Korean Fried Chicken with Gochujang-Honey Glaze
Double-fried, shatteringly crisp and sticky-sweet

Korean fried chicken is built on one obsession: crunch that holds. The trick here is double-frying, a low first fry to cook the meat through and a hot second fry to set a glassy, ungreasy shell. The twist is the glaze, a glossy gochujang-honey sauce that is sweet, savoury and gently fiery, clinging to each piece without softening that hard-won crackle. Serve with cold beer and plenty of napkins.
Korean Fried Chicken with Gochujang-Honey Glaze
Ingredients
- 900g chicken wings and drumettes, separated
- 1 tsp fine salt
- ½ tsp ground white pepper
- 1 tbsp grated fresh ginger
- 120g plain flour
- 60g cornflour
- ½ tsp baking powder
- 180ml cold sparkling water
- 1.5 litres neutral oil, for frying
- 2 tbsp gochujang
- 3 tbsp clear honey
- 2 tbsp soy sauce
- 2 tbsp rice vinegar
- 3 garlic cloves, finely grated
- 1 tbsp toasted sesame oil
- 2 spring onions, finely sliced
- 1 tbsp toasted sesame seeds
Method
- Pat the chicken dry and toss with the salt, white pepper and grated ginger. Leave for 15 minutes.
- Whisk the flour, cornflour and baking powder together, then stir in the cold sparkling water to make a loose, pourable batter.
- Heat the oil in a deep, heavy pan to 160°C.
- Dip each piece in the batter, letting the excess drip off, then fry in batches for 6-7 minutes until pale gold. Drain on a rack and rest for 5 minutes.
- Raise the oil to 190°C and fry the pieces a second time for 3-4 minutes until deep golden and crisp. Drain again.
- For the glaze, simmer the gochujang, honey, soy sauce, rice vinegar and garlic in a wide pan for 2 minutes until glossy, then stir in the sesame oil.
- Add the hot chicken to the glaze and toss until every piece is coated.
- Scatter with spring onions and sesame seeds and serve at once.
3 The Story
Korean fried chicken, often shortened to KFC by people who enjoy the joke, is a relatively modern dish that has spread far beyond the peninsula. Fried chicken arrived in Korea through several routes during the twentieth century, but it was the latter decades that turned it into a national obsession, with dedicated chicken shops, or chikin jip, appearing on seemingly every street and the pairing of fried chicken with beer earning its own affectionate nickname, chimaek, a blend of the words for chicken and the Korean word for beer.

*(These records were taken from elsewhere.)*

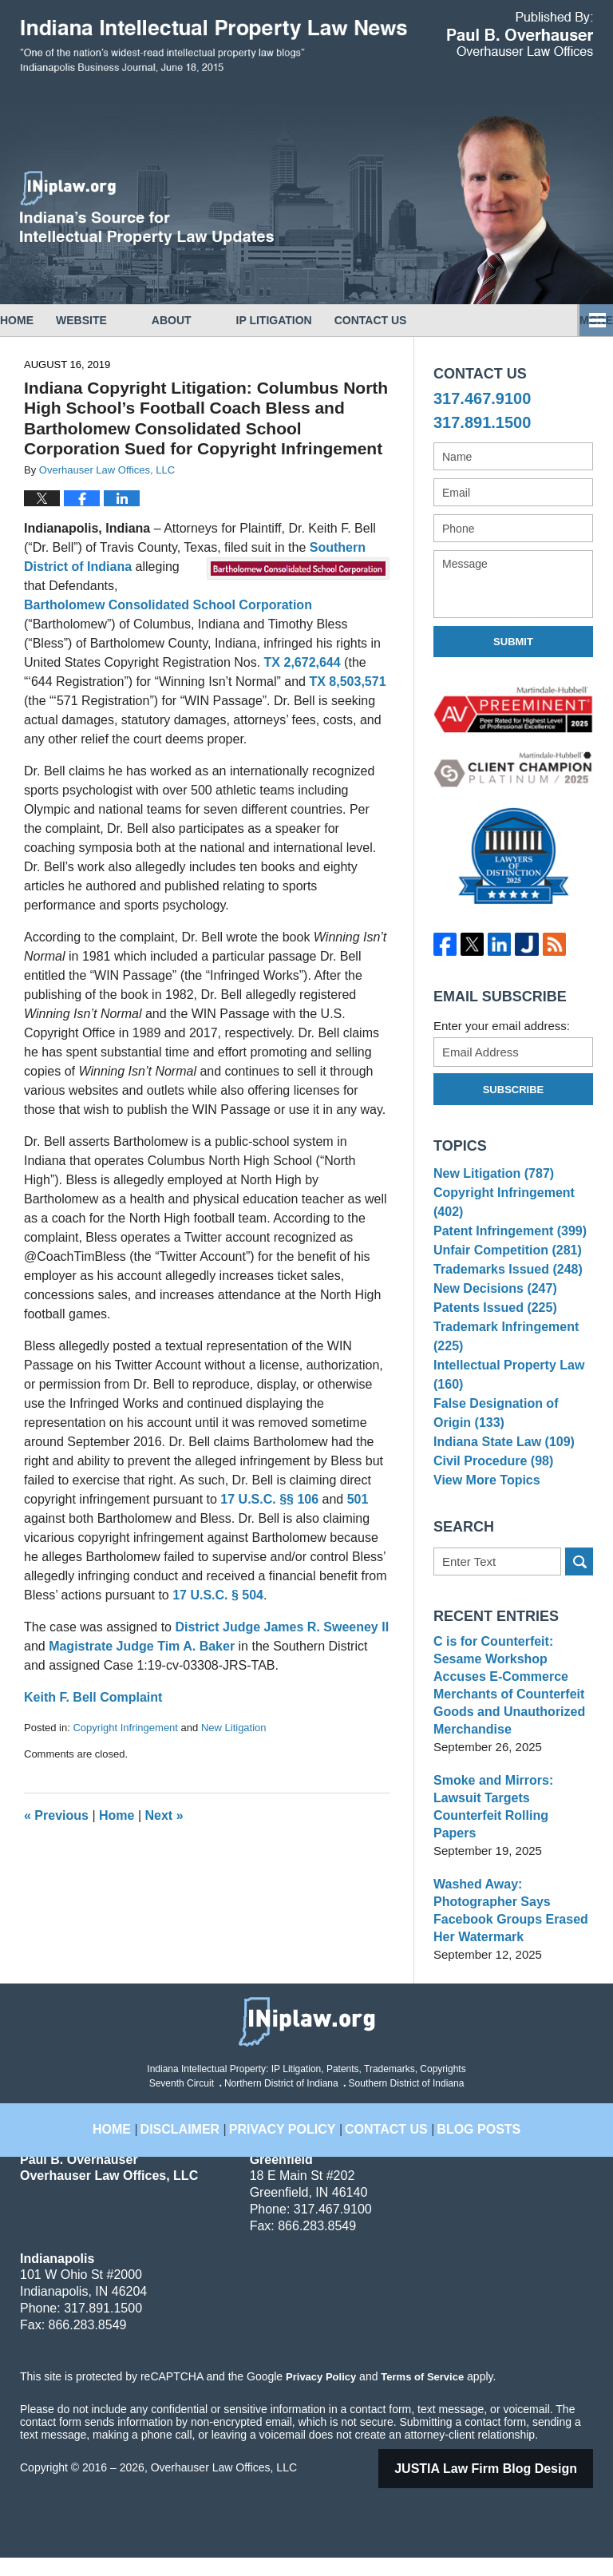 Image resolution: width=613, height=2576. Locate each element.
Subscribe (513, 1090)
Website (126, 320)
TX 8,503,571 (347, 681)
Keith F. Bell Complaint (93, 1697)
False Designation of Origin (511, 1449)
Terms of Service (421, 2394)
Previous (56, 1815)
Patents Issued (491, 1338)
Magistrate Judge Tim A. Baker (142, 1646)
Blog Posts (461, 2137)
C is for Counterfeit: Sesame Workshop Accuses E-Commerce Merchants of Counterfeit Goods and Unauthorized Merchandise (512, 1730)
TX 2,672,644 (302, 662)
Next (164, 1815)
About (216, 320)
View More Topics (483, 1530)
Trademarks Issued (503, 1289)
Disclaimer (201, 2137)
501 (358, 1499)
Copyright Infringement (125, 1728)
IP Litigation (319, 320)
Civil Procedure (489, 1505)
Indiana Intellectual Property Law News (213, 46)
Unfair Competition (502, 1264)
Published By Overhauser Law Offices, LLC (520, 34)
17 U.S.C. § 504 (217, 1595)
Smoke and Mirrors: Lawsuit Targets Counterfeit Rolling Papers (512, 1833)
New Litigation (234, 1728)
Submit (513, 642)
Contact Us (437, 320)
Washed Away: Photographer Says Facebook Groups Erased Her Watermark (506, 1929)
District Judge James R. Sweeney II (282, 1627)
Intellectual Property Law (504, 1410)
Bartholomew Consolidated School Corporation (168, 605)
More (578, 320)
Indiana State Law (499, 1481)
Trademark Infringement (501, 1370)
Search (579, 1615)
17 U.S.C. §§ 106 (269, 1499)
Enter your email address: (501, 1025)
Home (39, 320)
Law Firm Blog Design (506, 2487)
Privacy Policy (290, 2137)
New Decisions (491, 1314)
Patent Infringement (505, 1239) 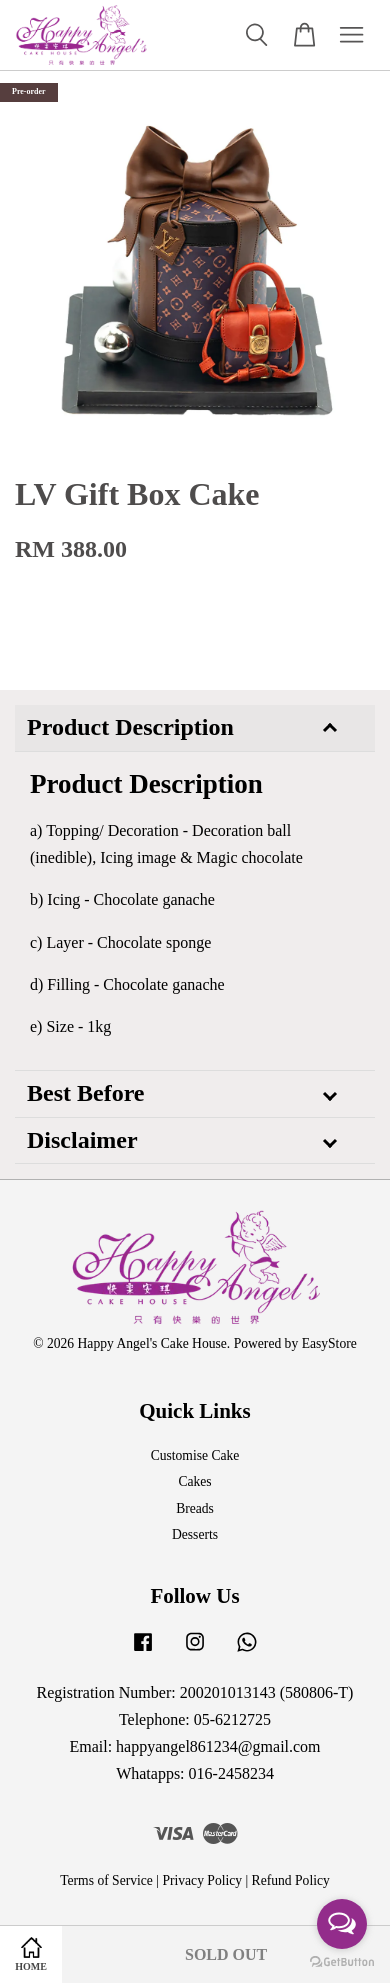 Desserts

What sets the Korean style apart from American-influenced versions is texture. The batter is thin and often built on cornflour or potato starch rather than heavy seasoned flour, and the cooking is done in two stages. The first, gentler fry cooks the meat and drives off surface moisture; the second, hotter fry crisps the coating into something closer to glass than to crust. That resting step in between matters, because it lets steam escape so the second fry can do its work. The reward is chicken that stays crunchy even once it is sauced, which is the whole point.
Gochujang is the hero of the glaze. This deep red fermented paste, made from chilli powder, glutinous rice, fermented soybeans and salt, has been a cornerstone of Korean cooking for centuries and brings a rounded, savoury heat rather than a sharp burn. Loosened with honey, soy and a splash of rice vinegar, it becomes a lacquer that balances sweetness, salt and acidity against the richness of the fried chicken. A final hit of toasted sesame oil rounds everything off with a nutty perfume.

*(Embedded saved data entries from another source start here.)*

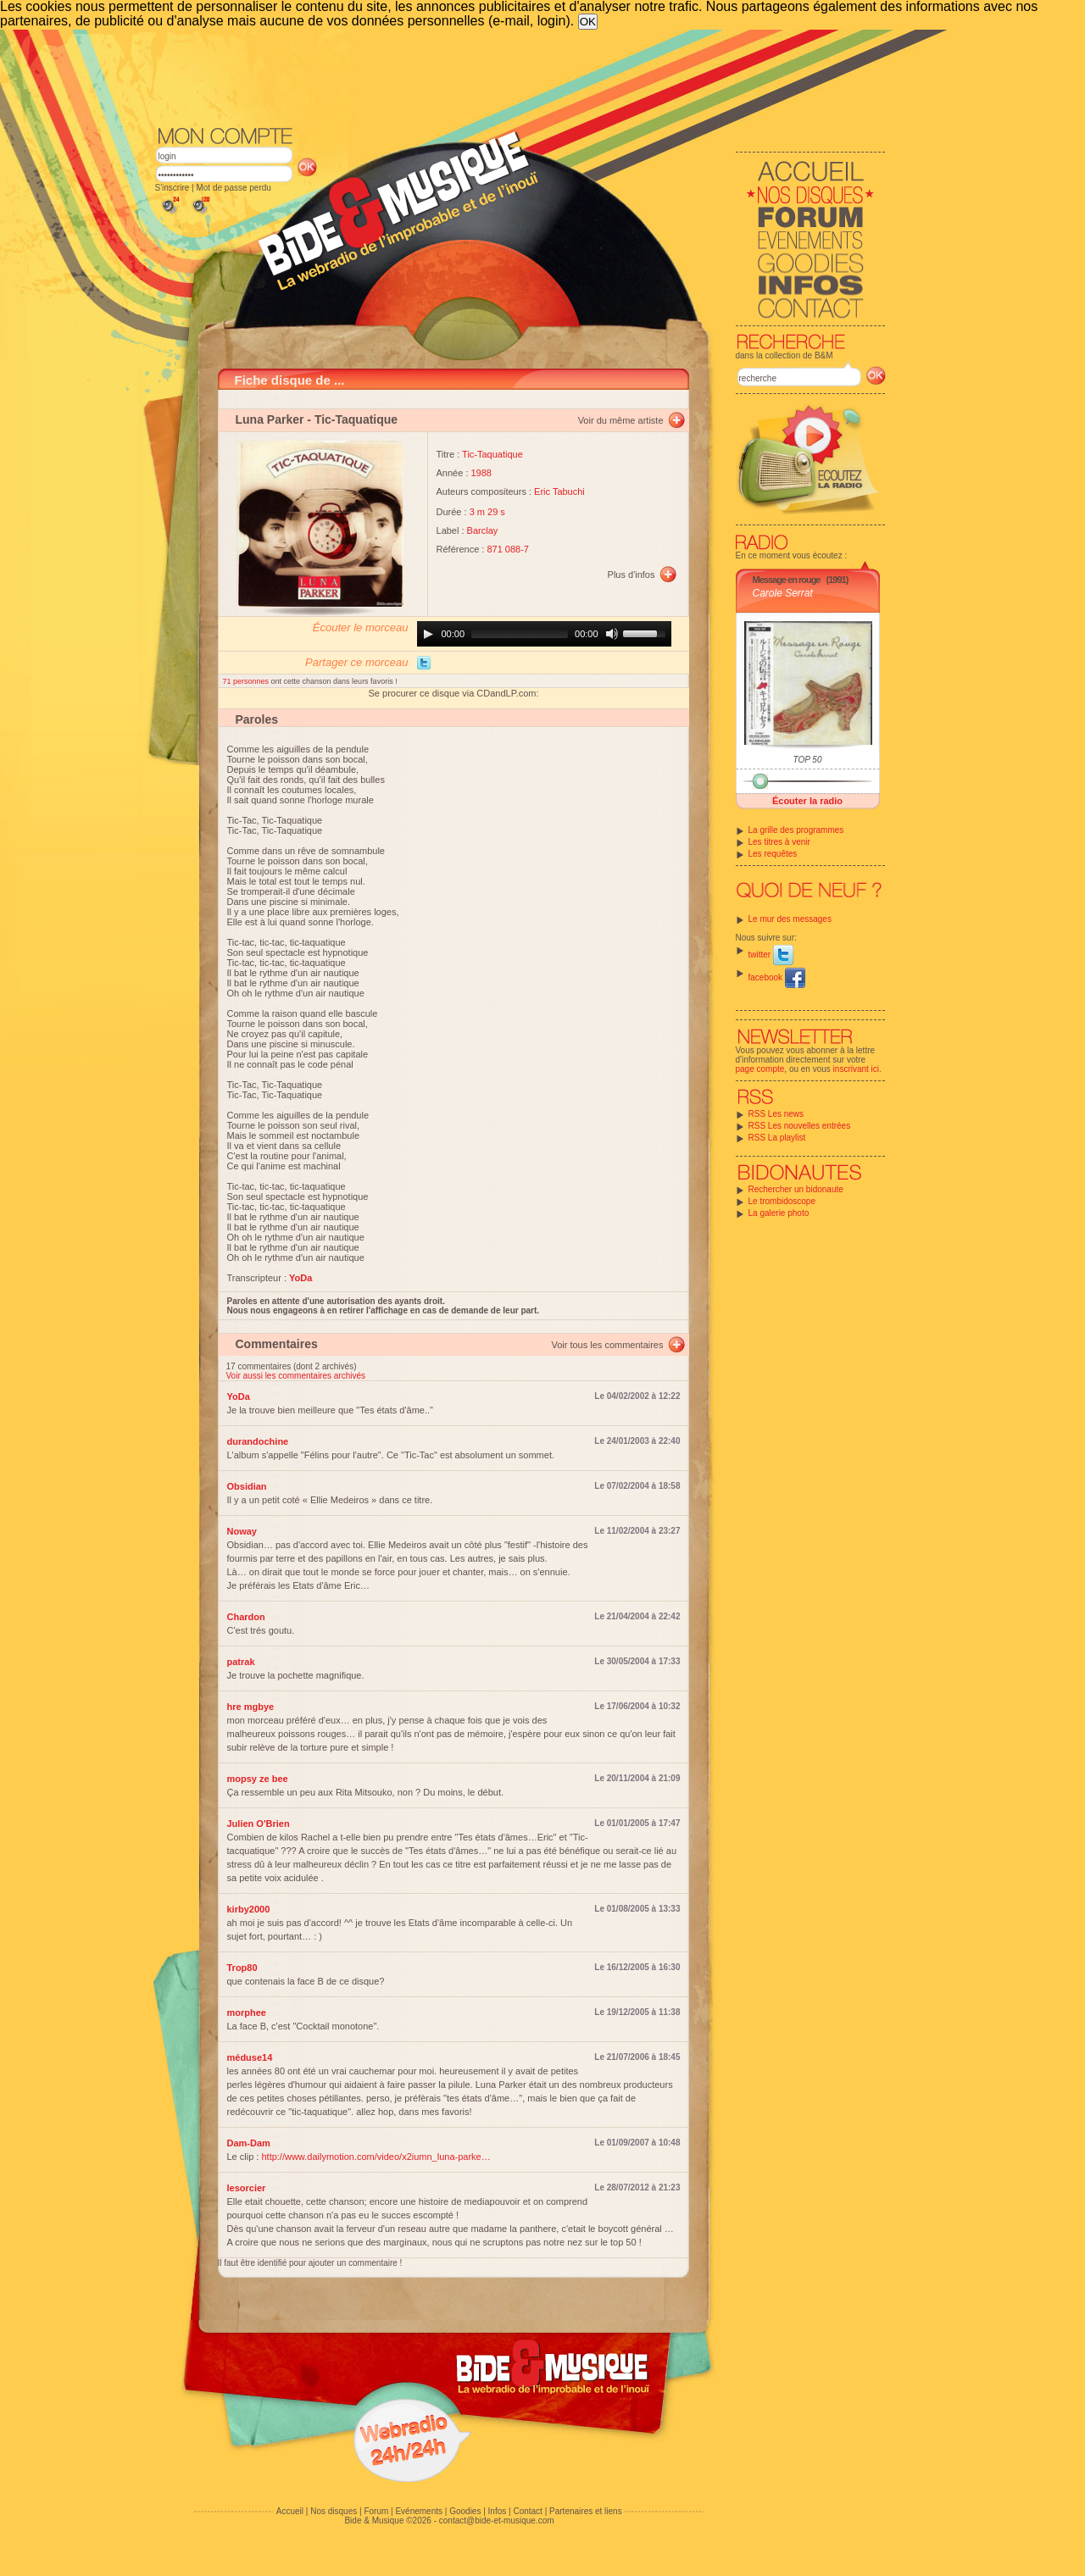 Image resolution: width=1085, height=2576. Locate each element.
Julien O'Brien (258, 1823)
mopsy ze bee (257, 1779)
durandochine (258, 1441)
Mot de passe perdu (233, 187)
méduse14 (250, 2057)
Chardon (246, 1617)
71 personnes (247, 681)
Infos (497, 2511)
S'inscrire (172, 187)
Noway (242, 1531)
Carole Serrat (783, 593)
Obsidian (247, 1486)
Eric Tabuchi (559, 491)
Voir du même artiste (621, 420)
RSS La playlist (777, 1137)
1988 (481, 473)
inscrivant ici (856, 1069)
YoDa (238, 1396)
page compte (760, 1069)
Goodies (465, 2511)
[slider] (519, 634)
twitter (770, 954)
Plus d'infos (631, 574)
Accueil (289, 2511)
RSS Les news (776, 1114)
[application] (544, 634)
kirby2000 (248, 1909)
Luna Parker (270, 419)
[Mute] (612, 634)
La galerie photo (779, 1213)
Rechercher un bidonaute (795, 1189)
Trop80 (242, 1968)
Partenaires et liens (585, 2511)
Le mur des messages (790, 919)
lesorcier (246, 2188)
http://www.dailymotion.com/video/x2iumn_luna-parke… (375, 2156)
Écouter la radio (807, 801)
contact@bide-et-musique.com (496, 2520)
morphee (246, 2012)
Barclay (482, 530)
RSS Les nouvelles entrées (799, 1125)
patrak (241, 1662)
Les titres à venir (779, 842)
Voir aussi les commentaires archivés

The twist of double-frying paired with a gochujang-honey glaze is not a single chef’s invention so much as a tidy distillation of how the dish is loved in Korea today: crisp, sticky and a little spicy. There is also an unsauced school of Korean fried chicken, often called huraideu, prized purely for its bare, crackling crust, and the saucy, spicy yangnyeom style that this recipe leans towards. Garlic, sesame and spring onion are the familiar supporting cast, and they earn their place, the raw garlic giving the glaze a savoury bite and the sesame a toasted finish.

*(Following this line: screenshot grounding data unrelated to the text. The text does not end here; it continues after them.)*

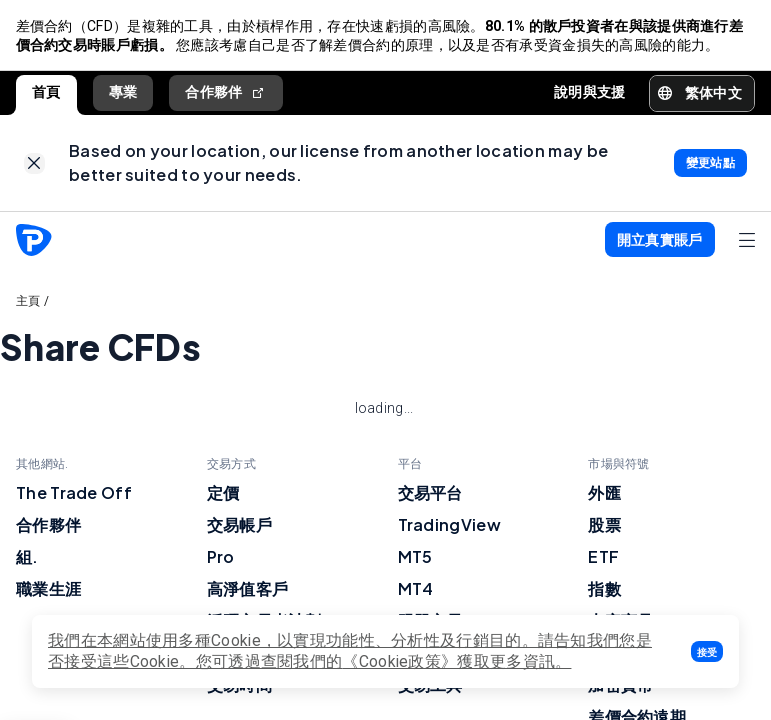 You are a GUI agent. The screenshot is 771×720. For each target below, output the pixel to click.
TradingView (449, 525)
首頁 (46, 93)
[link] (34, 164)
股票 (604, 525)
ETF (603, 557)
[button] (707, 651)
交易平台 (430, 493)
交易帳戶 (239, 525)
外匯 (604, 493)
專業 (123, 93)
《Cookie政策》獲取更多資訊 (448, 661)
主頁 (28, 302)
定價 (223, 493)
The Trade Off (74, 493)
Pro (221, 557)
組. (27, 557)
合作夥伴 (226, 93)
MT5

A few small habits make all the difference at home. Keep the oil temperature steady between fries, give the chicken room rather than crowding the pan, and rest the pieces on a wire rack rather than paper so the bases do not steam and soften. Serve the chicken the moment it is tossed, while the shell still shatters under the sauce, ideally with a crisp pickled radish on the side to cut the richness.